Suddenly the sky thundered, startling Evelyn, and she dropped her handful of books; O’Connell grabbed her arm and she jumped like a scared cat—like the scared cat next to her, in fact.
“You were right,” he told her, breathlessly. “It is my problem, too.”
She frowned at him, trying to make sense of that, but before she could, a barrage of hail and fire hurtled from the sky, assaulting the courtyard like an air raid. O’Connell grabbed Evelyn, pulling her under the eaves, as a wooden trellis just in front of them caught fire.
And then the courtyard was filled with panic—soldiers, servants, camels, horses, running in every direction, the men doing their best to duck the baseball-size hail, dodging the fireballs, a few running to the central fountain to get buckets and start fighting the small fires that had broken out all around the fort.
O’Connell clutched Evelyn by the arms and spoke above the din of hysteria around them: “He’s here! The mummy is here!”
An alarm caused by more than the maelstrom around them leaped like flames in her eyes. “Are you sure?”
A ball of fire crashed within inches of them.
“Call it a hunch,” he told her.
Then, as abruptly as it had begun, the hail ceased; the fireballs abated. Only the whinnying of horses, braying of camels, and crackle of flames remained, and then those noises too settled and stopped and gave way to silence—a dead, unearthly silence.

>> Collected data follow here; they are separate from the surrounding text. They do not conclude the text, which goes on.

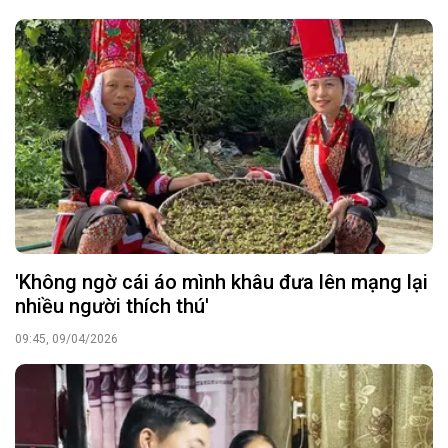
'Không ngờ cái áo mình khâu đưa lên mạng lại
nhiều người thích thú'
09:45, 09/04/2026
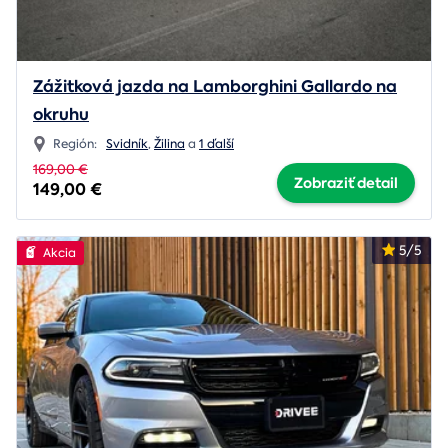
Zážitková jazda na Lamborghini Gallardo na
okruhu
Región:
Svidník
,
Žilina
a
1 ďalší
169,00 €
Zobraziť detail
149,00 €
5/5
Akcia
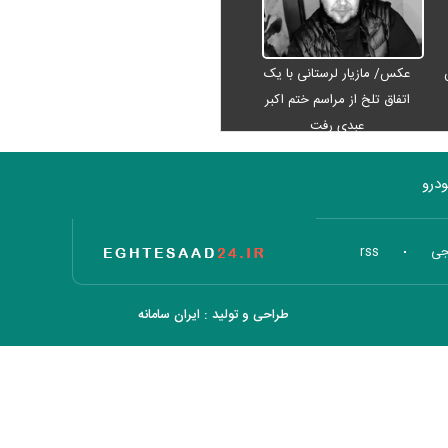
عکس/ مازیار لرستانی با یک
اتفاق تلخ از مراسم ختم اکبر
عبدی رفت
درو
تاریخ اقتصاد
جی
rss
طراحی و تولید :
ایران سامانه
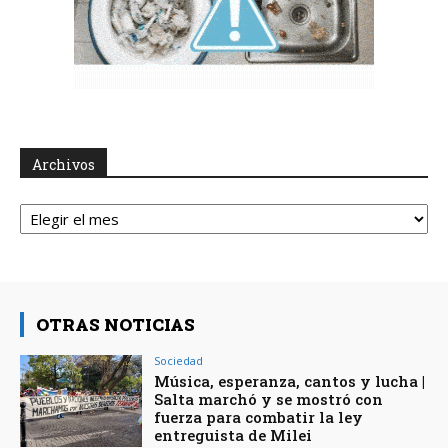
Archivos
Archivos
OTRAS NOTICIAS
Sociedad
Música, esperanza, cantos y lucha |
Salta marchó y se mostró con
fuerza para combatir la ley
entreguista de Milei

The silence did not last long: A scream of pain and terror unlike anything O’Connell had ever heard—and in recent days, he’d heard a few—ripped the stillness like a sharp blade through thin fabric.
Right above them.
“Stay here!” O’Connell said, and raced up the open wooden stairway to the living quarters above; and, of course, Evelyn followed.
A turbaned servant, who’d gone in to check on his master, was in the process of running back out, wild-eyed, screaming, and when O’Connell entered the quarters of the blinded American, Burns, he immediately saw the man, what little was left of him, sprawled upon the floor: shriveled to a human husk, drained of its bodily liquids, organs sucked away as well.
O’Connell was suddenly aware of Evelyn’s presence, because she had hugged him, as if holding on for dear life. Then a loud moaning emanating from the far side of the room, beyond the bed, by the window, drew their attention to a bandaged head-to-toe figure standing there, loosely draped in a dark robe.